→ Provided information
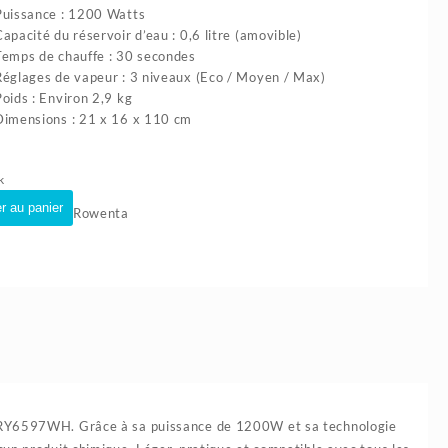
initial
actuel
Puissance : 1200 Watts
était :
est :
apacité du réservoir d’eau : 0,6 litre (amovible)
33.500د.ج.
35.200د.ج.
Temps de chauffe : 30 secondes
Réglages de vapeur : 3 niveaux (Eco / Moyen / Max)
Poids : Environ 2,9 kg
Dimensions : 21 x 16 x 110 cm
k
té
r au panier
Rowenta
eur
W
NTA
r RY6597WH. Grâce à sa puissance de 1200W et sa technologie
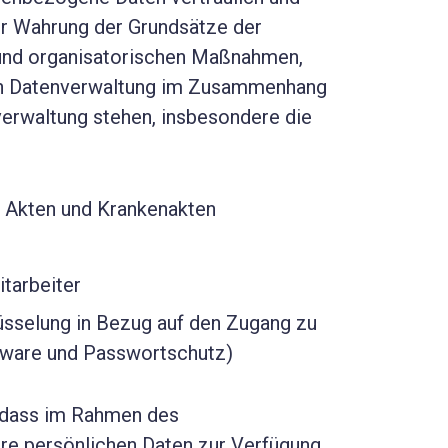
er Wahrung der Grundsätze der
 und organisatorischen Maßnahmen,
eren Datenverwaltung im Zusammenhang
erwaltung stehen, insbesondere die
n Akten und Krankenakten
itarbeiter
sselung in Bezug auf den Zugang zu
tware und Passwortschutz)
, dass im Rahmen des
hre persönlichen Daten zur Verfügung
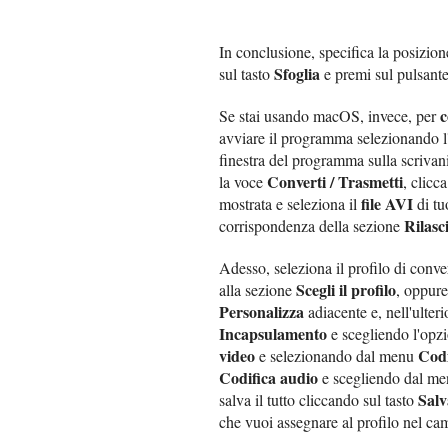
In conclusione, specifica la posizione
Sfoglia
sul tasto
e premi sul pulsant
c
Se stai usando macOS, invece, per
avviare il programma selezionando l
finestra del programma sulla scrivan
Converti / Trasmetti
la voce
, clicc
file AVI
mostrata e seleziona il
di tu
Rilasc
corrispondenza della sezione
Adesso, seleziona il profilo di conv
Scegli il profilo
alla sezione
, oppure
Personalizza
adiacente e, nell'ulter
Incapsulamento
e scegliendo l'opz
video
Codi
e selezionando dal menu
Codifica audio
e scegliendo dal m
Salv
salva il tutto cliccando sul tasto
che vuoi assegnare al profilo nel c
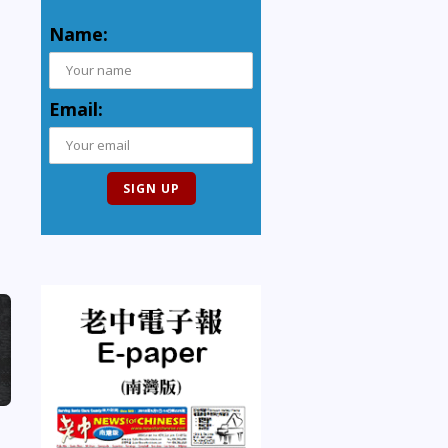
Name:
Email:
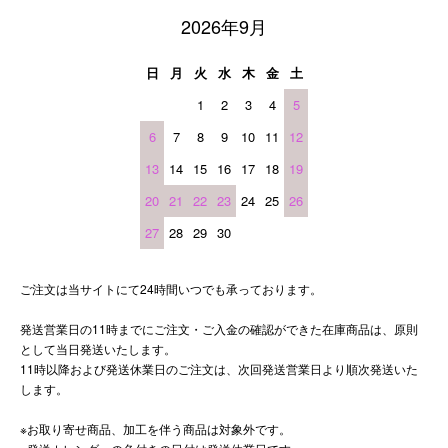
2026年9月
日
月
火
水
木
金
土
1
2
3
4
5
6
7
8
9
10
11
12
13
14
15
16
17
18
19
20
21
22
23
24
25
26
27
28
29
30
ご注文は当サイトにて24時間いつでも承っております。
発送営業日の11時までにご注文・ご入金の確認ができた在庫商品は、原則
として当日発送いたします。
11時以降および発送休業日のご注文は、次回発送営業日より順次発送いた
します。
※お取り寄せ商品、加工を伴う商品は対象外です。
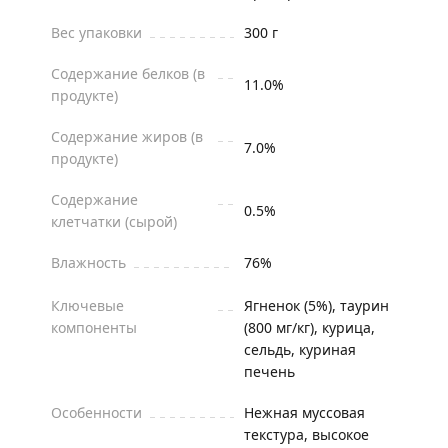
Вес упаковки
300 г
Содержание белков (в
11.0%
продукте)
Содержание жиров (в
7.0%
продукте)
Содержание
0.5%
клетчатки (сырой)
Влажность
76%
Ключевые
Ягненок (5%), таурин
компоненты
(800 мг/кг), курица,
сельдь, куриная
печень
Особенности
Нежная муссовая
текстура, высокое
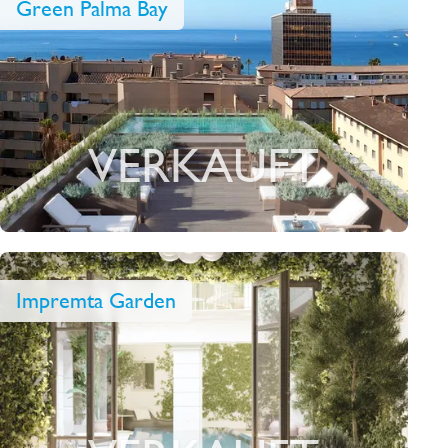
Green Palma Bay
VERKAUFT
Impremta Garden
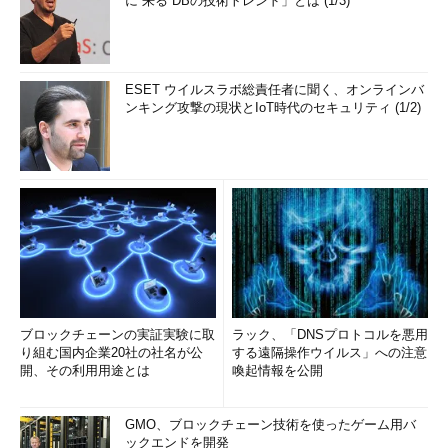
に“来る”DBの技術トレンド」とは (1/3)
ESET ウイルスラボ総責任者に聞く、オンラインバ
ンキング攻撃の現状とIoT時代のセキュリティ (1/2)
ブロックチェーンの実証実験に取
ラック、「DNSプロトコルを悪用
り組む国内企業20社の社名が公
する遠隔操作ウイルス」への注意
開、その利用用途とは
喚起情報を公開
GMO、ブロックチェーン技術を使ったゲーム用バ
ックエンドを開発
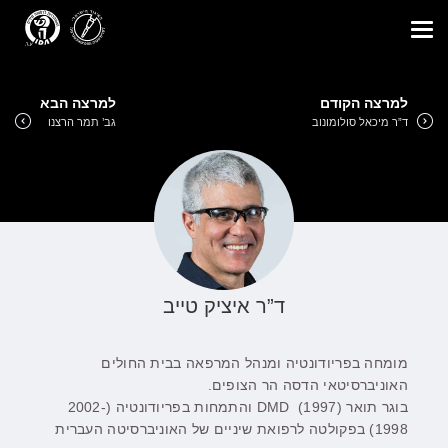
Toggle
navigation
למרצה הקודם
למרצה הבא
ד”ר מיכאל סולומונוב
גב’ תמר הרצנו
ד”ר איציק טייב
מומחה בפריודונטיה ומנהל המרפאה בבית החולים
האוניברסיטאי הדסה הר הצופים.
בוגר תואר DMD (1997) והתמחות בפריודונטיה (2002-
1998) בפקולטה לרפואת שיניים של האוניברסיטה העברית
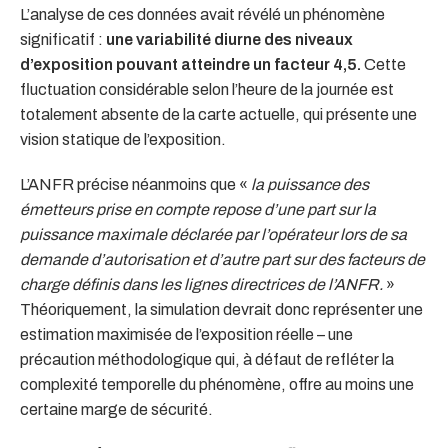
L’analyse de ces données avait révélé un phénomène
significatif :
une variabilité diurne des niveaux
d’exposition pouvant atteindre un facteur 4,5.
Cette
fluctuation considérable selon l’heure de la journée est
totalement absente de la carte actuelle, qui présente une
vision statique de l’exposition.
L’ANFR précise néanmoins que «
la puissance des
émetteurs prise en compte repose d’une part sur la
puissance maximale déclarée par l’opérateur lors de sa
demande d’autorisation et d’autre part sur des facteurs de
charge définis dans les lignes directrices de l’ANFR.
»
Théoriquement, la simulation devrait donc représenter une
estimation maximisée de l’exposition réelle – une
précaution méthodologique qui, à défaut de refléter la
complexité temporelle du phénomène, offre au moins une
certaine marge de sécurité.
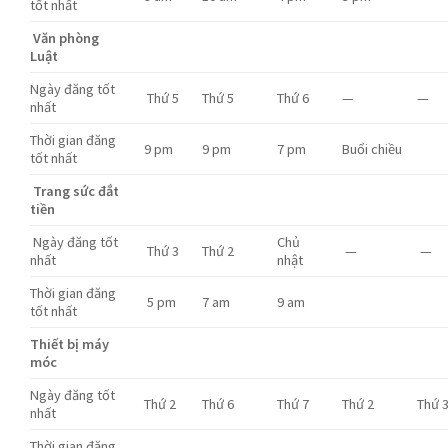
tốt nhất
Văn phòng
Luật
Ngày đăng tốt
Thứ 5
Thứ 5
Thứ 6
—
—
nhất
Thời gian đăng
9 pm
9 pm
7 pm
Buổi chiều
tốt nhất
Trang sức đắt
tiền
Ngày đăng tốt
Chủ
Thứ 3
Thứ 2
—
—
nhất
nhật
Thời gian đăng
5 pm
7 am
9 am
tốt nhất
Thiết bị máy
móc
Ngày đăng tốt
Thứ 2
Thứ 6
Thứ 7
Thứ 2
Thứ 
nhất
Thời gian đăng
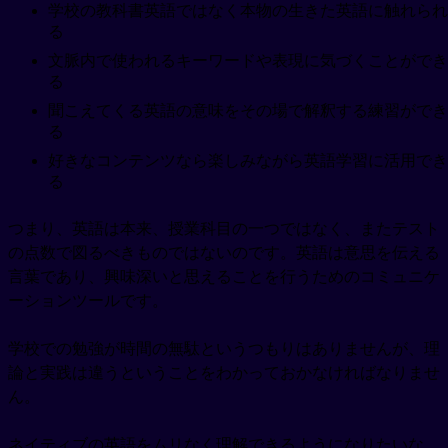
学校の教科書英語ではなく本物の生きた英語に触れられ
る
文脈内で使われるキーワードや表現に気づくことができ
る
聞こえてくる英語の意味をその場で解釈する練習ができ
る
好きなコンテンツなら楽しみながら英語学習に活用でき
る
つまり、英語は本来、授業科目の一つではなく、またテスト
の点数で図るべきものではないのです。英語は意思を伝える
言葉であり、興味深いと思えることを行うためのコミュニケ
ーションツールです。
学校での勉強が時間の無駄というつもりはありませんが、理
論と実践は違うということをわかっておかなければなりませ
ん。
ネイティブの英語をムリなく理解できるようになりたいな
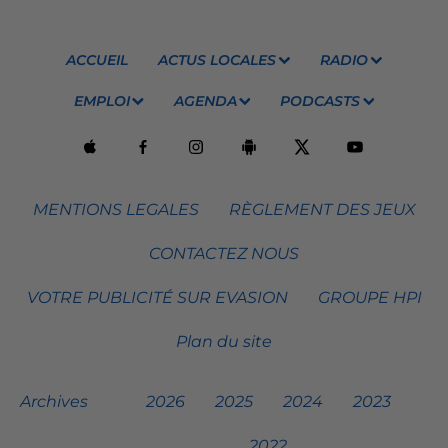
ACCUEIL
ACTUS LOCALES
RADIO
EMPLOI
AGENDA
PODCASTS
MENTIONS LEGALES
RÈGLEMENT DES JEUX
CONTACTEZ NOUS
VOTRE PUBLICITÉ SUR EVASION
GROUPE HPI
Plan du site
Archives
2026
2025
2024
2023
2022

→ Your instructions
In the material, find each line with the word "phénomène" and list it.

→ Exercise output
L’analyse de ces données avait révélé un phénomène
complexité temporelle du phénomène, offre au moins une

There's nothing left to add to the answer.